The macro-predictive model of the incidence curve allows the elaboration of scenarios and assumptions of behavior of the epidemiological expansion curve of COVID-19, considering key performance indicators, such as social distancing, hand hygiene, isolation and quarantine.

The sample design model on the prevalence of the SARS-CoV-2 virus (the cause of the COVID-19 disease) aims to estimate the prevalence of virus infection in the population and identify existing active cases, recovered and host susceptibility through a field epidemiology study.

“We will use databases of Social Security, SIUBEN, Civil, Demographic and Cartographic Registry and the National Statistics Office to create a representative sample of the Dominican population by geographic areas, high-risk groups, age and vulnerable groups according to the dimensions of inequality ”, explained González.

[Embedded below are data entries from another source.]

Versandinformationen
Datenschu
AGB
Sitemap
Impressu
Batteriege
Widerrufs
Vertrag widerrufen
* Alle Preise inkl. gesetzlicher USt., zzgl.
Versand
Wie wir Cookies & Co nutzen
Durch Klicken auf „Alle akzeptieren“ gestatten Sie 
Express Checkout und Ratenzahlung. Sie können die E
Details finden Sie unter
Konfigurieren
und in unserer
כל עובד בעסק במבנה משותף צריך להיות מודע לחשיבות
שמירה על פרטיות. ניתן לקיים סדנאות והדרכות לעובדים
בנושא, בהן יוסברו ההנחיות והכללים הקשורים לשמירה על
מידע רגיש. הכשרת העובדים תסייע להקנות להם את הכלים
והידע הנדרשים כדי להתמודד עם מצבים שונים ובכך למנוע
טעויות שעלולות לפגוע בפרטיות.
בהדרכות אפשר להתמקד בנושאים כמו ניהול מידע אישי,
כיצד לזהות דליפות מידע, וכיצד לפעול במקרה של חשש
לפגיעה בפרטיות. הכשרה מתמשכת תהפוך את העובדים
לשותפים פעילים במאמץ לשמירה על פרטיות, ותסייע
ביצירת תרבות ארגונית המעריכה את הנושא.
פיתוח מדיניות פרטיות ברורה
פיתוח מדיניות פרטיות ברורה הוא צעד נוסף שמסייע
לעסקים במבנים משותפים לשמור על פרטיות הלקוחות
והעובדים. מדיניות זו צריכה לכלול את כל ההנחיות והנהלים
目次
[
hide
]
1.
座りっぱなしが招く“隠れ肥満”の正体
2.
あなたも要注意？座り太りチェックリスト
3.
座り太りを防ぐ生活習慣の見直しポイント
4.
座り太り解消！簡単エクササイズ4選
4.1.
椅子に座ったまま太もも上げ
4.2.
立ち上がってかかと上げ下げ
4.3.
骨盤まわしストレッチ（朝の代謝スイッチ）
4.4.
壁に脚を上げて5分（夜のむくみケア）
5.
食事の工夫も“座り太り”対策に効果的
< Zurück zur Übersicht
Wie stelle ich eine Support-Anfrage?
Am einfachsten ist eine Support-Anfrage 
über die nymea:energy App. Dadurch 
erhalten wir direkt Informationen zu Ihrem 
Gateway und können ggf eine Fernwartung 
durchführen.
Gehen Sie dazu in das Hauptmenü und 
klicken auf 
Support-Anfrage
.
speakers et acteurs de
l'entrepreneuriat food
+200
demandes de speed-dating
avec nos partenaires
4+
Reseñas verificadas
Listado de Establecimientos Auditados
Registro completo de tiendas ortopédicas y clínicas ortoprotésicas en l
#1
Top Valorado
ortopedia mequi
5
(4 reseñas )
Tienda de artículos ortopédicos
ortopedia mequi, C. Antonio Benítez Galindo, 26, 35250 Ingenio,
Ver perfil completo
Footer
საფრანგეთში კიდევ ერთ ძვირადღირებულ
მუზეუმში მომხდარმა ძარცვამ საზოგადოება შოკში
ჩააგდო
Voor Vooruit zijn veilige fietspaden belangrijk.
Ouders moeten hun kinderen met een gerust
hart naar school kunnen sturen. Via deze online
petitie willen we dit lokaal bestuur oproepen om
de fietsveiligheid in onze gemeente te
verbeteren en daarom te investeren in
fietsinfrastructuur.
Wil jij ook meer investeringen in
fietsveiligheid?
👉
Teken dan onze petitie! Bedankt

Finally, the model for tracking infected cases and predicting micro-predictive outbreaks is based on “Machine Learning” and “Network Analysis” to detect outbreaks and quantify their individual impact on the geographically located population and demographic conditions. socioeconomic and environmental conditions of the affected families throughout the national territory.

INTEC team

Manuel_Colome Instituto Tecnológico de Santo Domingo - INTEC entrega a Salud Pública modelo predictivo y de gestión de riesgo del COVID-19

The team that designed the model is made up of, in addition to Professors González and Colomé, Boanerges Domínguez and Felipe Llaugel, data specialists; Eladio Pérez, specialist in epidemiology; José Achécar Chupani, specialist in statistics and four students from INTEC's School of Software Engineering.

The meeting was also attended by Víctor Gómez-Valenzuela, vice-rector for Research and Liaison at INTEC; Miguel Robiou and Fernando Santamaría, dean and associate dean, respectively, of the Health Sciences Area.